Transaction Processing
After the delay, the directory stage will process the transaction in processTransaction
method.
func (ds *directoryStage) processTransaction() bool {
...
if _, evicting := ds.cache.evictingList[cacheLineID]; evicting {
break
}
..
}
In the processTransaction
method, one thing needs to note is that the directory stage will not process the transaction if the cache line is being evicted. If such prevention is not used, errors can occur in the following scenario.
- The cache line is being evicted and fetching from the memory is in progress.
- At this moment, the directory is still storing the old address and is still showing as valid. So the transaction is still sent to the bank.
- Right before the bank can process the read-hit, the fetched data returns and the cache line is updated.
- The bank will still read that cache line. However, it is now storing the data for a different address.
Next, the most important code in the processTransaction
method is the following part, as we start to process the transaction for different cases.

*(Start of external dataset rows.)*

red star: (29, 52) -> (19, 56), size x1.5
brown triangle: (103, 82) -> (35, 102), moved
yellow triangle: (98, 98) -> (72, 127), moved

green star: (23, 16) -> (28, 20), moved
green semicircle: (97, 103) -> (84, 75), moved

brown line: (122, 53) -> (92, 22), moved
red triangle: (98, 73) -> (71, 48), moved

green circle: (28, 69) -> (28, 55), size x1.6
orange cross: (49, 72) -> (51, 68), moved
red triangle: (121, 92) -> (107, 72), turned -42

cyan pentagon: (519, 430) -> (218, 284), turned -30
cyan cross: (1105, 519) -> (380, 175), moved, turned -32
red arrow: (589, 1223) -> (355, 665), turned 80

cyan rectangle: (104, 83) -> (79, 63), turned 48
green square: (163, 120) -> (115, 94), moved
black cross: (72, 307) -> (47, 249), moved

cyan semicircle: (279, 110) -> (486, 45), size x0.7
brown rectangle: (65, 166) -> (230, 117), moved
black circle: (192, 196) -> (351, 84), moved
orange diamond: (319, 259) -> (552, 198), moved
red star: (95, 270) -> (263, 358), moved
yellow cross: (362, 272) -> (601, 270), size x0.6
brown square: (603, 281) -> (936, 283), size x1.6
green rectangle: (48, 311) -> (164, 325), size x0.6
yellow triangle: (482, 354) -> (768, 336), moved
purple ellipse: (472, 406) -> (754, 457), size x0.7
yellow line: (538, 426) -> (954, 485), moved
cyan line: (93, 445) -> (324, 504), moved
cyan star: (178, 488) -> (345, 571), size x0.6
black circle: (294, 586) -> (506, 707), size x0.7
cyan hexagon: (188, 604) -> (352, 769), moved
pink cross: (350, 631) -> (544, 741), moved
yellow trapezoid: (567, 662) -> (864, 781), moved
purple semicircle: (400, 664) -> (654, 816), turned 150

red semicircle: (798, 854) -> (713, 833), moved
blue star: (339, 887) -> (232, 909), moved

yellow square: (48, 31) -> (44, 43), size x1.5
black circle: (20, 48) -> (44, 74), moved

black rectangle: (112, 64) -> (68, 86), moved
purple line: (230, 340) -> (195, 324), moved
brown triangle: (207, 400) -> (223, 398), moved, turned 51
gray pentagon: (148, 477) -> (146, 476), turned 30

func (ds *directoryStage) processTransaction() bool {
...
if trans.read != nil {
madeProgress = ds.doRead(trans) || madeProgress
continue
}
madeProgress = ds.doWrite(trans) || madeProgress
..
}
In total, we consider 7 different cases.
- Read MSHR hit
- Read hit
- Read miss
- Write MSHR hit
- Write hit
- Write miss, full line
- Write miss, partial line
At‑a‑glance case matrix
Case | Preconditions | Directory action | Bank action | Write buffer action | MSHR |
---|---|---|---|---|---|
Read MSHR hit | Line tracked in MSHR | Append to MSHR entry | – | – | keep |
Read hit | Block present, not locked | Program bank read | bankReadHit | – | – |
Read miss – no eviction | Victim clean and available | Fetch: add MSHR, pre‑alloc block | writeBufferFetch | Issue read to bottom | add |
Read miss – need eviction | Victim dirty and available | Evict then fetch | bankEvictAndFetch | Write dirty victim, then fetch | add |
Write MSHR hit | Line tracked in MSHR | Append to MSHR entry | – | – | keep |
Write hit | Block present; not locked; no outstanding reads | Program bank write | bankWriteHit | – | – |
Write miss, full line | Full‑line write; victim available | If dirty: evict; else allocate and write | bankWriteHit | Flush dirty victim | – |
Write miss, partial – no eviction | Not full‑line; victim clean and available | Fetch: add MSHR, pre‑alloc block | writeBufferFetch | Issue read to bottom | add |
Write miss, partial – need eviction | Not full‑line; victim dirty and available | Evict then fetch | bankEvictAndFetch | Write dirty victim, then fetch | add |
Common patterns and invariants
- MSHR‑first policy: always check and append to MSHR before directory lookup.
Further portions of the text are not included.